In another day and age, Leon Redbone would be a wandering troubadour carrying the songs of a distant age to new and wanting ears. And I would be a hard-drinking Ring Lardner-esque humorist looking at the world with a jaundiced eye (before they had drops to cure that malady). Together, we would travel the countryside having all sorts of adventures and using our super powers to fight crime. Actress Thora Birch would be a saucy, tart-tongued Vassar undergrad-turned-cheesecake model traveling with us in search of the man who gave her father a tragic pink belly one fateful night in Poughkeepsie. And at the end of every episode, we would learn an important lesson about friendship and the power of music to salve the human condition.
Two paragraphs in, and I've yet to get to the damned point.
If there has been a more unique performer in the past fifty years than Leon Redbone, then this article is not about them. Redbone's unmistakable voice has resonated across the purview of American culture like some dusky echo of the past, culling in our unconscious a memory of forgotten songs from an era half-remembered even by those still living who experienced it. His gentle, genuine appreciation for both the material and the listener resonates with an authenticity lacking in even the best-costumed revivalists. It is that validity that has both allowed him to build a long and successful career as a recording and touring artist, and hawk both good beer (Budweiser,' which currently comprises a significant portion of my bodily fluids) and decent laundry detergent (Allâ"¢, which I use to launder all of my parakeet's pirate outfits).
Be that as it may.
Redbone's personal history is deliberately vague. The Internet Movie Database lists his date of birth as October 29, 1929; but then, IMDB also describes Britney Spears as an actress, so there goes a measure of its credibility. He may or may not have been born in New York City, and virtually nothing is known of him till he shows up at the Mariposa Folk Festival where he is discovered by La Salle, who was looking for a new trade route to Toronto. So what we don't know about the intervening years, I'll use my dramatic license (Virginia Department of Literary Devices Permit No. 149863) to fill in.
Leon Redbone was born to a young Chippewa Indian couple, Herschel and Sadie Weintraub, sometime before this article was written. His formative years were spent in a strict Hebrew school, which was very traumatic for him as he was a Methodist. A talented and well-liked teenager, he was voted by his peers at Blind Willie Dunn Vocational School as "Most Likely to Develop A Cryptic, Anachronistic Stage Persona." He received his first guitar by mistake at the age of 13 (he had sent in 4,300 Ovaltine labels in hopes of receiving a 1941 Packard Super 8 160 convertible. The error was never rectified and to this day, he drinks Nestle's Quik in protest). By the age of 16, he was studying the instrument under the tutelage of a man who had once given guitar virtuoso Eddie Lang $4 carfare and half a tuna sandwich.

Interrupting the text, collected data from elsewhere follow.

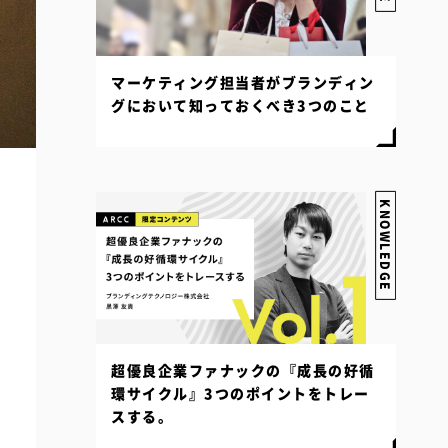
マーケティング担当者がブランディン
グにおいて知っておくべき3つのこと
KNOWLEDGE
超優良企業ファナックの『成長の好循
環サイクル』3つのポイントをトレー
スする。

Attending college briefly (28 minutes and 14 seconds), Redbone quickly realized that the vagabond life was the way for him. For one thing, he really enjoyed saying "vagabond," and for another, it made it virtually impossible for him to receive junk mail. He set out on the road with nothing more than the clothes on his back, his beloved guitar, and $32,000 in negotiable securities. By the time he was 25, he was already a quarter century old.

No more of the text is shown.